__Task description__
Your task is to copy every line of the entries that holds the word "งคโปร".

__Given records__
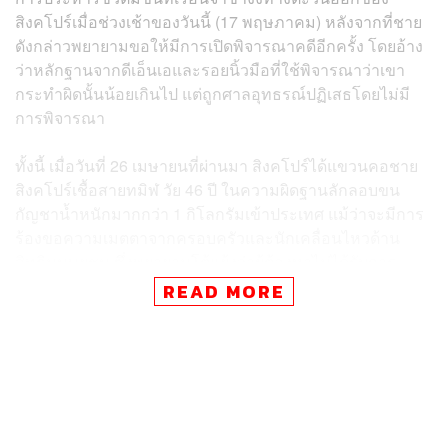
สิงคโปร์เมื่อช่วงเช้าของวันนี้ (17 พฤษภาคม) หลังจากที่ชาย
ดังกล่าวพยายามขอให้มีการเปิดพิจารณาคดีอีกครั้ง โดยอ้าง
ว่าหลักฐานจากดีเอ็นเอและรอยนิ้วมือที่ใช้พิจารณาว่าเขา
กระทำผิดนั้นน้อยเกินไป แต่ถูกศาลอุทธรณ์ปฏิเสธโดยไม่มี
การพิจารณา
ทั้งนี้ เมื่อวันที่ 26 เมษายนที่ผ่านมา สิงคโปร์ได้แขวนคอชาย
สิงคโปร์เชื้อสายทมิฬ วัย 46 ปี ในความผิดฐานลักลอบขน
กัญชาน้ำหนักมากกว่า 1 กิโลกรัมเข้าประเทศ แม้ว่าจะมีการ
ร้องขอความเมตตาจากครอบครัวและนักเคลื่อนไหวด้าน
สิทธิมนุษยชน ซึ่งพยายามโต้แย้งว่าผู้ต้องหาไม่ได้รับการ
ปรึกษาทางกฎหมายอย่างเหมาะสม และยังถูกปฏิเสธไม่ให้ใช้
READ MORE
ล่ามภาษาทมิฬระหว่างที่ตำรวจสอบสวนเขา แต่ก็ไม่เป็นผล
โดยการประหารชีวิตที่เกิดขึ้นส่งผลให้เกิดกระแสวิพากษ์
วิจารณ์จากนานาชาติที่มองว่าเป็นการลงโทษที่ไม่ยุติธรรม
และเป็นการละเมิดกฎหมายสิทธิมนุษยชนสากล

__Written answer__
สิงคโปร์เมื่อช่วงเช้าของวันนี้ (17 พฤษภาคม) หลังจากที่ชาย
ทั้งนี้ เมื่อวันที่ 26 เมษายนที่ผ่านมา สิงคโปร์ได้แขวนคอชาย
สิงคโปร์เชื้อสายทมิฬ วัย 46 ปี ในความผิดฐานลักลอบขน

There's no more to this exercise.